Second, Chumbley suggested that when cancer treatment is sought, a short-term plan will look closely for evidence that the disease pre-existed coverage. Even if the insurer does ultimately grant coverage, they may hold up payment — and so, treatment — while they investigate.

As to the complaints about ACA-compliant coverage, Chumbley acknowledged again that networks can be very narrow but noted that for emergency care at least, the No Surprises Act has mitigated the harm, as emergency treatment (through stabilization) is no longer subject to balance billing. (Prior to the ACA, much of Texas was ground zero for rampant balance billing in emergency care.) But there’s no denying that major hospital systems are out of network in many, many ACA-compliant plans.

Regulating a grayish market

Regulating short-term plans more tightly — say, by subjecting them to the ACA’s MLR rule requiring that 80% of premium revenue be spent on medical care — is something of a Catch-22. Make the plans too good, and they will suck healthy people out of the ACA-compliant risk pool. Leave them barely regulated — free to spend, say, 45% of premium dollars on medical care — and people will get burned, deceived in many cases by predatory brokers.

More than one commenting broker who opposed restoring the three-month term limit expressed support for the bulked-up disclosure the proposed rule would mandate. The disclosure as currently drafted details the limitations of STLD plans and the availability of marketplace coverage:

IMPORTANT: This is short-term, limited-duration insurance. This is temporary insurance. It isn’t comprehensive health insurance. Review your policy carefully to make sure you understand what is covered and any limitations on coverage.

This insurance might not cover or might limit coverage for:

  • preexisting conditions; or

  • essential health benefits (such as pediatric, hospital, emergency, maternity, mental health, and substance use services, prescription drugs, or preventive care).

  • You won’t qualify for Federal financial help to pay for premiums or out-of-pocket costs.
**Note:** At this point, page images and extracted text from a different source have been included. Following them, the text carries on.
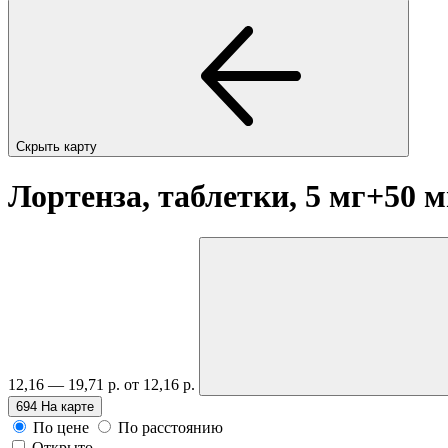
Скрыть карту
Лортенза, таблетки, 5 мг+50 
12,16 — 19,71 р.
от 12,16 р.
694
На карте
По цене
По расстоянию
Открыто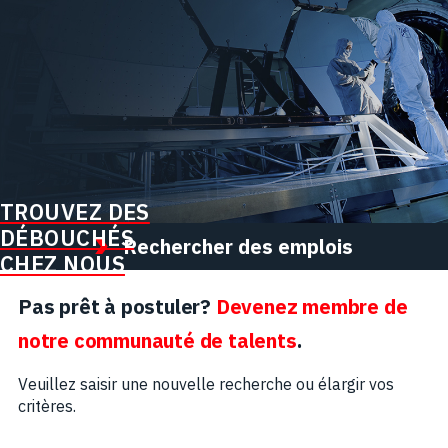
TROUVEZ DES
DÉBOUCHÉS
Rechercher des emplois
CHEZ NOUS
Pas prêt à postuler?
Devenez membre de
notre communauté de talents
.
Veuillez saisir une nouvelle recherche ou élargir vos
critères.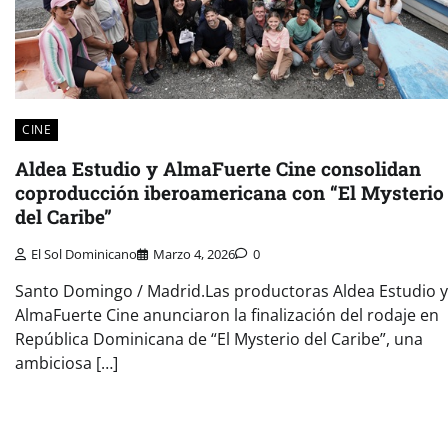
CINE
Aldea Estudio y AlmaFuerte Cine consolidan
coproducción iberoamericana con “El Mysterio
del Caribe”
El Sol Dominicano
Marzo 4, 2026
0
Santo Domingo / Madrid.Las productoras Aldea Estudio y
AlmaFuerte Cine anunciaron la finalización del rodaje en
República Dominicana de “El Mysterio del Caribe”, una
ambiciosa […]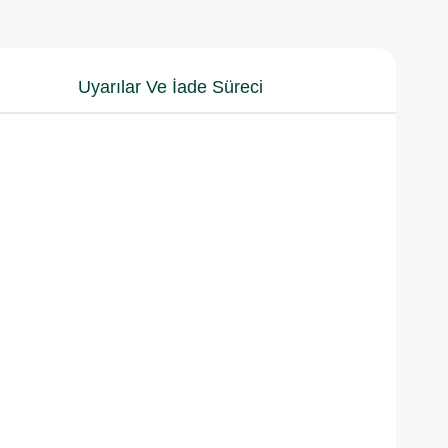
Uyarılar Ve İade Süreci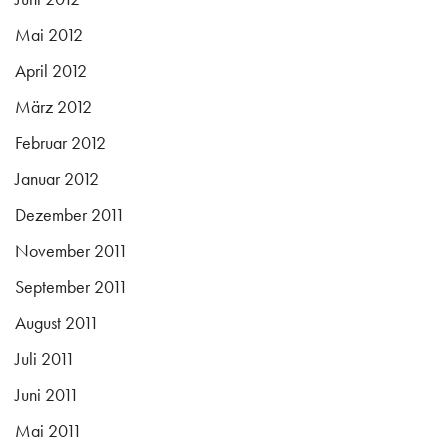
Mai 2012
April 2012
März 2012
Februar 2012
Januar 2012
Dezember 2011
November 2011
September 2011
August 2011
Juli 2011
Juni 2011
Mai 2011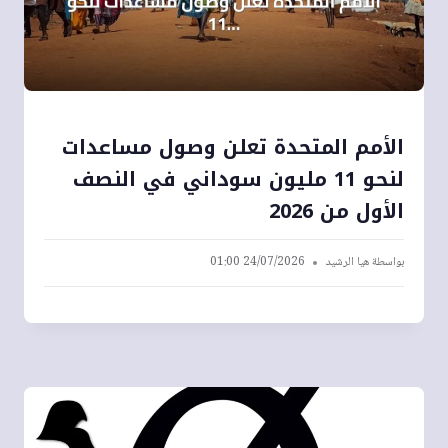
الأمم المتحدة تعلن وصول مساعدات
لنحو 11 مليون سوداني في النصف
الأول من 2026
بواسطة
هيا الرشيد
24/07/2026 01:00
  • You aren’t protected from surprise medical bills.

  • When this policy ends, you might have to wait until an open enrollment period to get comprehensive health insurance.

  • Visit HealthCare.gov online or call 1-800-318-2596 (TTY: 1-855-889-4325) to review your options for comprehensive health insurance. If you’re eligible for coverage through your employer or a family member’s employer, contact the employer for more information. Contact your State department of insurance if you have questions or complaints about this policy.

As noted by Georgetown’s Sabrina Corlette in Health Affairs, “The tri-agencies [issuing the proposed rule] seek public feedback on ways to prevent or mitigate the potential that consumers will mistakenly purchase STLDI instead of comprehensive coverage during the annual open enrollment period.”

* * *

The alternative market would not be necessary in a healthcare system where good-enough insurance is not only available, but positively hard to avoid — for all. The ARPA boosts to ACA premium subsidies got us closer to that point, but by no means all the way there. And given the very possible sunsetting of the ARPA subsidy schedule in 2026 — with restoration of the income cap on subsidies at 400% FPL — the STLD market’s dysfunctional place in a dysfunctional system may swell again.